Никаких планов, ни мыслей в привычном смысле. Всё в голове двигалось рывками, сбивчиво. Каждая попытка сосредоточиться на чём—то конкретном уводила в сторону. Ключи, документы, одежда, похороны, звонки, больница, пустой холодильник – обрывки, не складывающиеся в картину. Не выдерживало внимание, не выдерживали нервы. Мысли продолжали путаться, пока внезапно, словно удар по затылку, в голове не всплыло одно имя – Данила. И с этого момента всё остальное перестало существовать: планы, тревоги, воспоминания – всё отступило. Остался только он.

Тот самый, с его неловкой походкой, с глазами, в которых читается постоянный вопрос, даже когда он молчит. Тот, кто никогда не справлялся сам, кто боялся толпы, не понимал бытовых мелочей, терялся в новых местах, не знал, как завязывать галстук и как объяснить, что ему плохо. Тот, кто всё это время жил благодаря тому, что рядом была Людмила. И только она.

Теперь рядом нет ни одного человека, кто знал бы, как с ним быть, кому он был бы действительно нужен, кому не пришлось бы учиться всему с нуля.

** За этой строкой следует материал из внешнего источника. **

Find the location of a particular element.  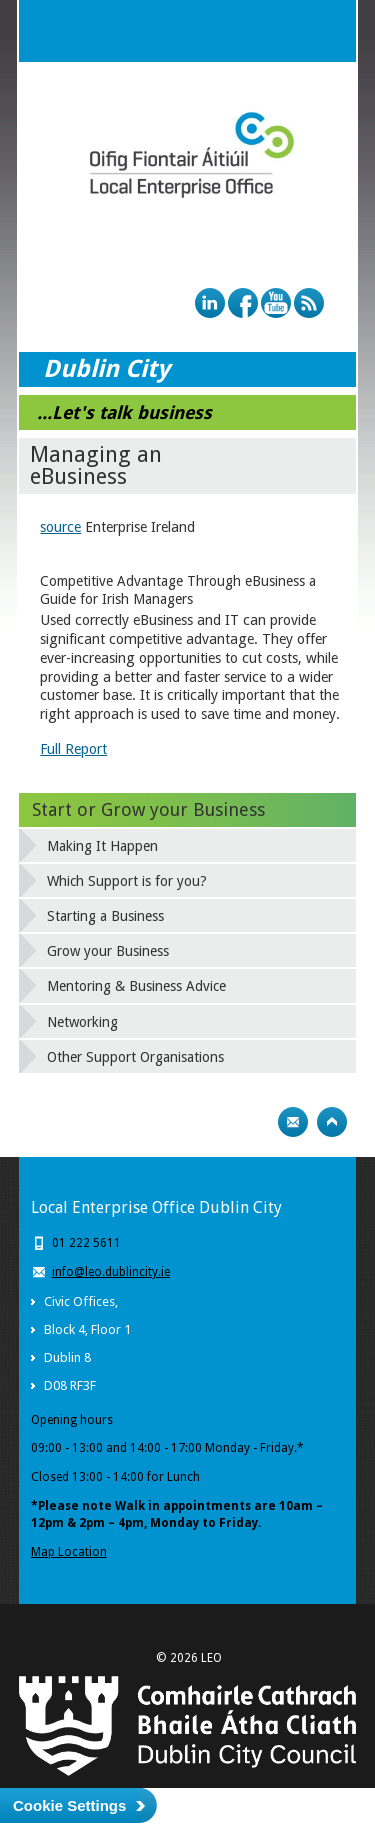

Не осталось человека, который знал, как с ним говорить. Как успокаивать, как подстраивать расписание, как повторять по сто раз одну и ту же фразу, не раздражаясь. Не осталось дома, в котором всё было знакомо, где каждый предмет был на своём месте. Не осталось тепла, не в физическом смысле, а того особого, в котором Данила жил, как растение в парнике.

Мила снова попыталась сделать глоток. Не вышло. Губы чуть дрогнули, и всё. Казалось, сейчас не чай, а кислород перестанет проходить. В голове сжималось одно: как он теперь? С кем? Куда он пойдёт? Что с ним сделают?

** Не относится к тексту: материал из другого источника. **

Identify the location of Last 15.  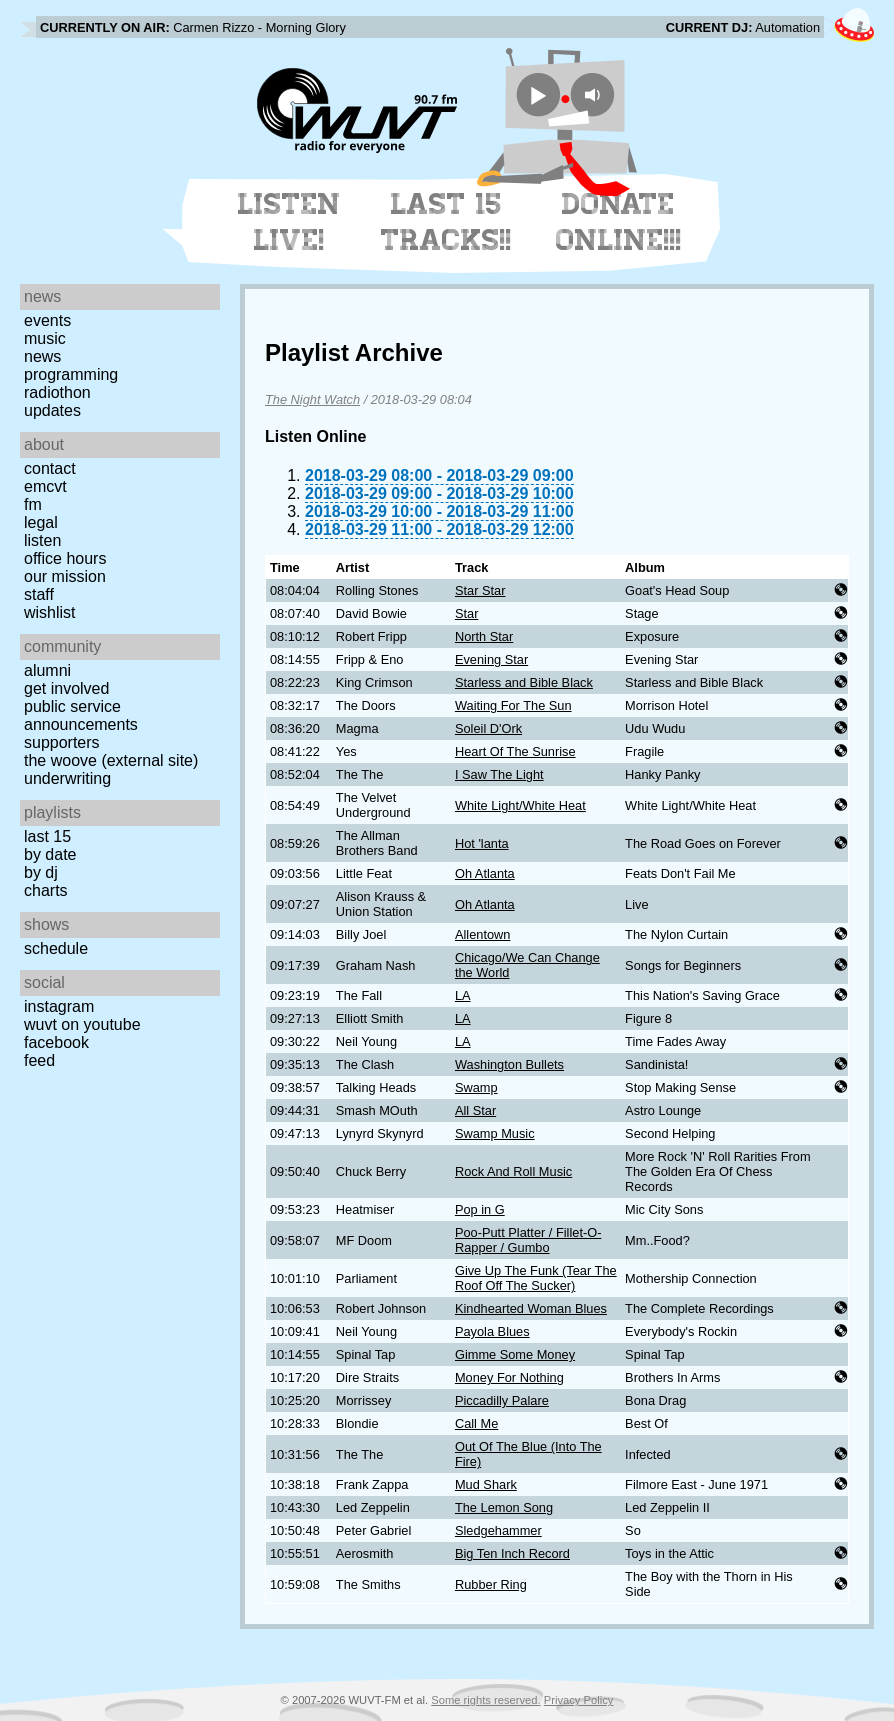 (47, 836).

Интернат – слово, от которого скручивало живот. Эти стены, эти чужие лица, персонал, который не будет смотреть в глаза, только следить, чтобы не упал, не ушёл, не забыл поесть. Никто не будет гладить по волосам, никто не скажет: «Ты молодец», даже если он просто застелет постель. Никто не будет ждать, когда он наконец подберёт нужное слово, не будет смеяться, когда он шутит по—своему. Там не будет никого, кто его любит.

И самое страшное – он не поймёт, почему. Не обвинит, не спросит, не устроит истерику. Он просто будет ждать. Сперва день, потом два, потом месяц. Будет ждать, что мама вернётся. Что всё станет как прежде.

От этой мысли стало трудно дышать. Не от жалости – от ужаса. Потому что теперь это нельзя было отдать кому—то другому. Людмила не вернётся. Всё, что у неё было, осталось в этом мальчике. И теперь он не просто её сын. Теперь он – её след. Живой. Хрупкий. И абсолютно один.

Ночь растянулась. Лежать было невозможно. Одеяло мешало, подушка раздражала, простыня казалась мокрой. Мысли не уходили. То, как он однажды принёс ей свою старую книжку – помятую, с картинками, и сказал: «Мила, это тебе. Она добрая». То, как пытался налить чай, обжёгся, расплескал, испугался – а она не рассердилась. То, как при встрече обнимал крепко, с доверием. Это было не жалкое – это было настоящее.

Теперь рядом нет никого, кому Данила был бы действительно нужен. Если не она, то больше не останется ни одного человека, способного понять и принять его без условий. Именно это осознание и оказалось самым страшным – не смерть, не одиночество, а то, что отныне решение принадлежит не ей, а обстоятельствам, которые не спросят, как лучше.

Свет пробивался сквозь шторы с трудом. Он не просыпался, не лился в комнату – просто появился, как факт: новый день. Тусклый, заторможенный, будто сам не понимал, зачем наступает. Пахло застоявшимся воздухом и чем—то кислым от недопитого чая. Ощущения были такие же – в теле, в голове, в комнате: усталость, замешанная с тревогой, никуда не делась. Только стала тише.